Quick start#

The fastest path to a training shell, using the Docker-as-venv dev environment.

Prerequisites#

Three commands#

git clone https://github.com/NVlabs/COMPASS.git && cd COMPASS

export HF_TOKEN=hf_xxx
./docker/run.sh assets         # USDs + X-Mobility ckpt → ./assets/   (~5 min, one-time)
./docker/run.sh build          # build the dev image                  (~10 min, first run)
source ./docker/activate       # venv-like activation (prompt: (compass-rl))

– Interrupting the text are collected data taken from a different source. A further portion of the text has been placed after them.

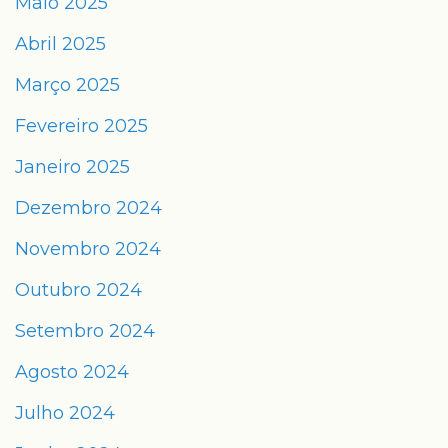
Maio 2025
Abril 2025
Março 2025
Fevereiro 2025
Janeiro 2025
Dezembro 2024
Novembro 2024
Outubro 2024
Setembro 2024
Agosto 2024
Julho 2024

What ./docker/run.sh assets downloads

The build step doesn’t pull these — training does. The downloader is gated by your HF token.

  • ./assets/usd/compass_usds.zip from nvidia/COMPASS. The training scenes (warehouse, office, hospital, …) and embodiment USDs.

  • ./assets/x_mobility.ckptx_mobility-nav2-semantic_action_path.ckpt from nvidia/X-Mobility. The base policy that the residual head is trained on top of.

./assets/ is part of the repo bind-mount, so inside the container these paths are visible at the same ./assets/... (under /workspace/COMPASS/). Re-running assets is idempotent — it’s a no-op once the files exist.

First training step#

From the activated shell, kick off a 1-env smoke run to confirm everything wires:

python run.py \
    -c configs/train_config.gin \
    -o /tmp/out \
    -b ./assets/x_mobility.ckpt \
    --num_envs 1 \
    --enable_cameras \
    --visualizer kit

You should see the Kit window pop up, Isaac Sim boot, the scene load, and PPO step into iteration 0. Drop --visualizer kit for a headless smoke (faster, no GUI overhead).

Next steps#

Leaving the dev environment#

deactivate                     # remove the shim PATH; keep the container alive
./docker/run.sh down           # stop the container entirely

If you can’t run Docker, you’ll need to install Isaac Lab v3.0.0-beta1 and the mobility_es extension on the host directly — follow the Isaac Lab installation guide and then ${ISAACLAB_PATH}/isaaclab.sh -p -m pip install -e compass/rl_env/exts/mobility_es. Docker is the supported / tested path; bare-metal works but isn’t documented end-to-end in the handbook.